But the issue here is arming slaves to fight as soldiers. The South desperately needed manpower. They had a huge number of able-bodied men in bondage. These men were a potential source for fresh troops and men like Cleburne and Oates and General Thomas C. Hindman and others pushed for adopting a policy of offering emancipation to any slave willing to fight for his freedom and their independence.
It was vigorously opposed by the CSA government, until finlly in 1865 they president and congress finally voted to begin arming slaves. But here is another distinction we have yet to mention in this discussion. The bill that finally passed allowing armed slave regiments to be formed, did not conscript the slaves themselves, but it only allowed a slaveholder to donate his slaves to serve as soldiers, and therew as no provision in the bill to offer for emancipation in exchange.

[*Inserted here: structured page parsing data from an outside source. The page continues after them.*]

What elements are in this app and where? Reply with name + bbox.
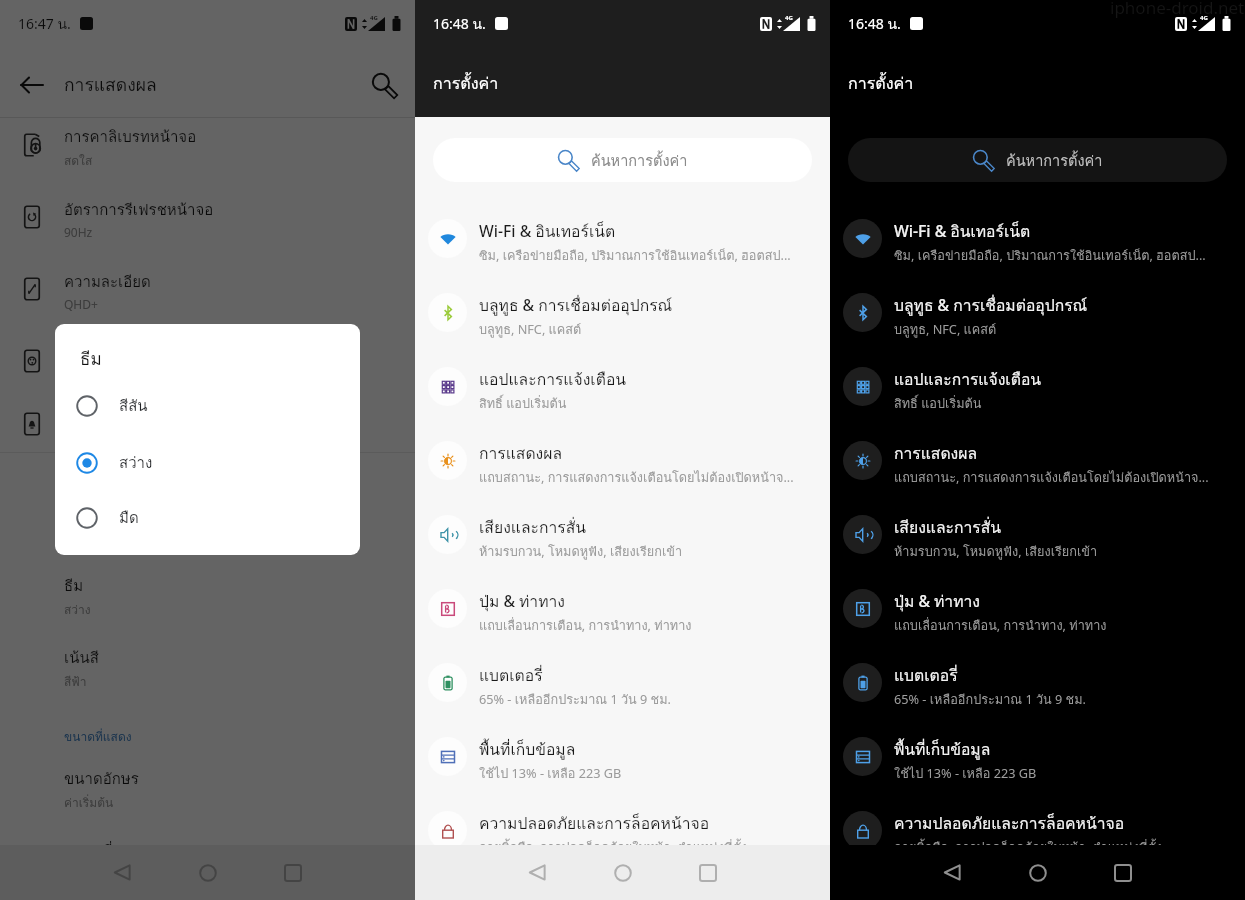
button[interactable]: เสียงและการสั่น	[415, 497, 830, 571]
staticText: แอปและการแจ้งเตือน	[894, 367, 1042, 392]
staticText: ค้นหาการตั้งค่า	[1006, 149, 1103, 172]
button[interactable]: ปุ่ม & ท่าทาง	[415, 571, 830, 645]
button[interactable]: Search	[353, 50, 415, 120]
button[interactable]: ธีม	[0, 566, 415, 622]
button[interactable]: ความละเอียด	[0, 261, 415, 317]
button[interactable]: ความปลอดภัยและการล็อคหน้าจอ	[830, 793, 1245, 867]
staticText: ปุ่ม & ท่าทาง	[479, 589, 565, 614]
staticText: ขนาดที่แสดง	[64, 727, 132, 746]
staticText: การแสดงผล	[64, 71, 157, 99]
staticText: ขนาดที่แสดง	[64, 839, 149, 863]
staticText: มืด	[119, 506, 139, 530]
button[interactable]: Back	[910, 845, 995, 900]
button[interactable]: Recents	[1080, 845, 1165, 900]
staticText: QHD+	[64, 296, 98, 312]
button[interactable]: Back	[0, 50, 64, 120]
button[interactable]: Home	[995, 845, 1080, 900]
staticText: 4G	[785, 14, 793, 22]
button[interactable]: เน้นสี	[0, 638, 415, 694]
staticText: ซิม, เครือข่ายมือถือ, ปริมาณการใช้อินเทอ…	[894, 245, 1206, 265]
staticText: 4G	[1200, 14, 1208, 22]
button[interactable]: ค้นหาการตั้งค่า	[848, 138, 1227, 182]
button[interactable]: Recents	[250, 845, 335, 900]
button[interactable]: การแสดงผล	[415, 423, 830, 497]
button[interactable]: แอปและการแจ้งเตือน	[415, 349, 830, 423]
staticText: สีฟ้า	[64, 672, 87, 691]
staticText: แถบสถานะ, การแสดงการแจ้งเตือนโดยไม่ต้องเ…	[479, 467, 794, 487]
button[interactable]: Back	[495, 845, 580, 900]
staticText: Wi-Fi & อินเทอร์เน็ต	[894, 219, 1031, 244]
staticText: ห้ามรบกวน, โหมดหูฟัง, เสียงเรียกเข้า	[479, 541, 683, 561]
staticText: ความปลอดภัยและการล็อคหน้าจอ	[894, 811, 1125, 836]
button[interactable]: มืด	[55, 492, 360, 544]
button[interactable]: Home	[580, 845, 665, 900]
staticText: 65% - เหลืออีกประมาณ 1 วัน 9 ชม.	[479, 689, 671, 709]
button[interactable]: อัตราการรีเฟรชหน้าจอ	[0, 189, 415, 245]
button[interactable]: สีสัน	[55, 380, 360, 432]
staticText: 16:48 น.	[848, 13, 901, 35]
button[interactable]: การแสดงผล	[830, 423, 1245, 497]
staticText: แอปและการแจ้งเตือน	[479, 367, 627, 392]
staticText: 16:47 น.	[18, 13, 71, 35]
staticText: ความปลอดภัยและการล็อคหน้าจอ	[479, 811, 710, 836]
staticText: บลูทูธ & การเชื่อมต่ออุปกรณ์	[479, 293, 673, 318]
staticText: ซิม, เครือข่ายมือถือ, ปริมาณการใช้อินเทอ…	[479, 245, 791, 265]
staticText: ค้นหาการตั้งค่า	[591, 149, 688, 172]
button[interactable]: แอปและการแจ้งเตือน	[830, 349, 1245, 423]
button[interactable]: Wi-Fi & อินเทอร์เน็ต	[415, 201, 830, 275]
staticText: ธีม	[64, 574, 84, 598]
staticText: 65% - เหลืออีกประมาณ 1 วัน 9 ชม.	[894, 689, 1086, 709]
staticText: สว่าง	[64, 600, 91, 619]
staticText: ความละเอียด	[64, 270, 151, 294]
button[interactable]: ปุ่ม & ท่าทาง	[830, 571, 1245, 645]
button[interactable]: บลูทูธ & การเชื่อมต่ออุปกรณ์	[830, 275, 1245, 349]
staticText: บลูทูธ, NFC, แคสต์	[894, 319, 997, 339]
staticText: การตั้งค่า	[848, 71, 914, 96]
button[interactable]: Recents	[665, 845, 750, 900]
staticText: ห้ามรบกวน, โหมดหูฟัง, เสียงเรียกเข้า	[894, 541, 1098, 561]
button[interactable]: แบตเตอรี่	[830, 645, 1245, 719]
button[interactable]: การคาลิเบรทหน้าจอ	[0, 117, 415, 173]
staticText: ใช้ไป 13% - เหลือ 223 GB	[894, 763, 1037, 783]
staticText: ขนาดอักษร	[64, 767, 139, 791]
button[interactable]: Home	[165, 845, 250, 900]
staticText: iphone-droid.net	[1110, 0, 1245, 19]
staticText: บลูทูธ, NFC, แคสต์	[479, 319, 582, 339]
staticText: สว่าง	[119, 451, 153, 475]
button[interactable]: ขนาดที่แสดง	[0, 831, 415, 887]
button[interactable]: แสงยามค่ำอัตโนมัติ	[0, 396, 415, 452]
staticText: สิทธิ์ แอปเริ่มต้น	[894, 393, 982, 413]
button[interactable]: ความปลอดภัยและการล็อคหน้าจอ	[415, 793, 830, 867]
button[interactable]: สไตล์	[0, 490, 415, 546]
staticText: บลูทูธ & การเชื่อมต่ออุปกรณ์	[894, 293, 1088, 318]
staticText: การตั้งค่า	[433, 71, 499, 96]
staticText: อัตราการรีเฟรชหน้าจอ	[64, 198, 214, 222]
staticText: การแสดงผล	[479, 441, 563, 466]
button[interactable]: พื้นที่เก็บข้อมูล	[830, 719, 1245, 793]
staticText: 90Hz	[64, 224, 93, 240]
button[interactable]: เสียงและการสั่น	[830, 497, 1245, 571]
button[interactable]: สว่าง	[55, 437, 360, 489]
staticText: แถบเลื่อนการเตือน, การนำทาง, ท่าทาง	[479, 615, 692, 635]
button[interactable]: ขนาดอักษร	[0, 759, 415, 815]
button[interactable]: บลูทูธ & การเชื่อมต่ออุปกรณ์	[415, 275, 830, 349]
staticText: พื้นที่เก็บข้อมูล	[479, 737, 576, 762]
button[interactable]: แบตเตอรี่	[415, 645, 830, 719]
staticText: ลายนิ้วมือ, การปลดล็อคด้วยใบหน้า, ตำแหน่…	[479, 837, 747, 857]
staticText: ใช้ไป 13% - เหลือ 223 GB	[479, 763, 622, 783]
staticText: แบตเตอรี่	[894, 663, 958, 688]
staticText: ค่าเริ่มต้น	[64, 524, 114, 543]
button[interactable]: Back	[80, 845, 165, 900]
button[interactable]: ค้นหาการตั้งค่า	[433, 138, 812, 182]
staticText: สีสัน	[119, 394, 148, 418]
button[interactable]: พื้นที่เก็บข้อมูล	[415, 719, 830, 793]
staticText: การแสดงผล	[894, 441, 978, 466]
staticText: 16:48 น.	[433, 13, 486, 35]
staticText: Wi-Fi & อินเทอร์เน็ต	[479, 219, 616, 244]
staticText: ลายนิ้วมือ, การปลดล็อคด้วยใบหน้า, ตำแหน่…	[894, 837, 1162, 857]
button[interactable]: Wi-Fi & อินเทอร์เน็ต	[830, 201, 1245, 275]
staticText: ปุ่ม & ท่าทาง	[894, 589, 980, 614]
button[interactable]: เน้นภาพ	[0, 333, 415, 389]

In effect they were only offering a slaveholder, not the slave, the choice to permit his slave to be allowed to fight as an armed soldier, who would be fighting to keep himself, his wife and his children as slaves, with maybe only a vague a hope he might be granted freedom someday for his willingness to become cannon fodder. That was the final legislation passed on the issue. and the vote was close.
So there it is: even in the final throes of the last days of a quickly falling confederacy and with the leadership grasping at the last desperate straws, when it came down to making a choice between emancipation of slaves or their own independence, the leadership of the CSA clearly chose that maintaining slavery trumped independence.